Também completamente nua surgiu no centro da Cidade Maravilhosa amarrada a uma grade, suja de tinta encarnada a simular sangue e com um cartaz a seus pés onde se lia "machismo mata", como resposta ao comentário "um pouco de machismo até faz bem", de um ator de uma novela então em exibição na TV Globo.
Ao longo de três anos, repetiu "beijaços gay" em frente a igrejas nas duas principais cidades brasileiras, atou-se a uma cruz ao lado de uma outra ativista com a sigla LGBT, pintou nos seios e no ventre palavras de ordem como "eu sou gay", "fui prostituta: mereço morrer?", "legalize aborto", "por livre e espontânea vontade", "free fuck".
Tudo com base, contou ela, em ensinamentos colhidos em Kiev das fundadoras do "Femen": não sorrir, mentir aos polícias em depoimento e fingir dor ao ser confrontada pelos agentes nas manifestações por causa dos fotos na imprensa.
O instante que mudou a sua perceção de vida, afirma, surgiu depois de fazer um aborto e de se sentir "tudo menos empoderada".

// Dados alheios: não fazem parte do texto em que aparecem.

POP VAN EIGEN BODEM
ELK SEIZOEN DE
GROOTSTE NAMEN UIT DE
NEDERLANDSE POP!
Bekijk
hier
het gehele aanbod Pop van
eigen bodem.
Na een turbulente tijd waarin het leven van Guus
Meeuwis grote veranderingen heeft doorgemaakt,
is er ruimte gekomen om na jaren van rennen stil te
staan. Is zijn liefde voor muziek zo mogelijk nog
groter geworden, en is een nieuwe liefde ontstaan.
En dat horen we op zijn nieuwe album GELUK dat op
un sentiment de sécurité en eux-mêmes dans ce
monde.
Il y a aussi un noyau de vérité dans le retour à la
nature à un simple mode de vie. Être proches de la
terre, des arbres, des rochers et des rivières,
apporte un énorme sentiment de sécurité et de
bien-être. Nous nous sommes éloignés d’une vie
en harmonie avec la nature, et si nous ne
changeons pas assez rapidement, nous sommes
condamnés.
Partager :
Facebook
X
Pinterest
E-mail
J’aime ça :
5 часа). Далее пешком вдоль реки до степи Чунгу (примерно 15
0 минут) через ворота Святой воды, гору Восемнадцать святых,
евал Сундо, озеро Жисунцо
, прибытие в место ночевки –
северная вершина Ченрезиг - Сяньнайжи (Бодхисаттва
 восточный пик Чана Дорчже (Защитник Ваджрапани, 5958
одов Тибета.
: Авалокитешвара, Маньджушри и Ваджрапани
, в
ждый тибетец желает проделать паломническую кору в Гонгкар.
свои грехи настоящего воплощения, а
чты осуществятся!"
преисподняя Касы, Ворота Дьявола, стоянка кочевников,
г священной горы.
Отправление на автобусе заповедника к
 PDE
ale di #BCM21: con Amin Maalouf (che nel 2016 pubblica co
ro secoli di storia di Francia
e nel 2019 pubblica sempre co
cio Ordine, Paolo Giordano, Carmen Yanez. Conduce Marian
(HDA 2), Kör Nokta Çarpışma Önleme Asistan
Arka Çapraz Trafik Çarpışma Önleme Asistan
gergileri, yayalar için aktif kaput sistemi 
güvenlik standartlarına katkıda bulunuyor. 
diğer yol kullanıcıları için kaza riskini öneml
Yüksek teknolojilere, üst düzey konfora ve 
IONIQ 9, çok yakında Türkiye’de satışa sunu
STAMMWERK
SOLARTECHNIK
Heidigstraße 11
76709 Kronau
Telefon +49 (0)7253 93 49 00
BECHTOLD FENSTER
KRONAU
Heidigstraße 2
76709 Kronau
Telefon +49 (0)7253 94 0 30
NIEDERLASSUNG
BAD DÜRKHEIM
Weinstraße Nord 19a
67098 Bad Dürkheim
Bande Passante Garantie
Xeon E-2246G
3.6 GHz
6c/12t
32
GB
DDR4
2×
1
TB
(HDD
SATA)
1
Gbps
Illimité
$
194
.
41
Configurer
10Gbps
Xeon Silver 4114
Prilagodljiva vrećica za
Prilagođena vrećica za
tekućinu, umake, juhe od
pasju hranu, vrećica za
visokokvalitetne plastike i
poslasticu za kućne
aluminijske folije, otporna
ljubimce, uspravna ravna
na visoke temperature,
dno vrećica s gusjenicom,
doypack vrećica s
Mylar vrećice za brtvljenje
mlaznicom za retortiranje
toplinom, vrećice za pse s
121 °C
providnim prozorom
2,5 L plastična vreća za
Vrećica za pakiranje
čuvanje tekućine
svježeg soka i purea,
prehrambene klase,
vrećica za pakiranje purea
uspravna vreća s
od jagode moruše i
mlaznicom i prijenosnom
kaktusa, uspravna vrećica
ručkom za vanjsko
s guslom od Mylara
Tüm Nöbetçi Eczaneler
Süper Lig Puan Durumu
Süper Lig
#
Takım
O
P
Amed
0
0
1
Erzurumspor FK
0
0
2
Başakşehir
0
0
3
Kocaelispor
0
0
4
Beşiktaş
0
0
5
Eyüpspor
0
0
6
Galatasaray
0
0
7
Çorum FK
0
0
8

Mas em entrevista de 2013 ao portal UOL a líder do Femen Anna Shevchenko revelava que Winter não abandonara a organização: fora expulsa. "Tivemos muitos problemas com ela, não está pronta para ser líder", disse Shevchenko.
Bruna Themis, sua número dois no Brasil, também a acusou de "centralização, autoritarismo e simpatia com o nazismo". Sara admitiu que aos 15 anos participou de grupos de internet neo-nazis e reconheceu admiração por Plínio Salgado, fundador do Ação Integralista, um partido brasileiro de extrema-direita da década de 30 mas que depois se arrependeu.
Uma vida, portanto, cheia de curvas que a levou, pelo menos por agora, a um acampamento armado pró-Bolsonaro em Brasília.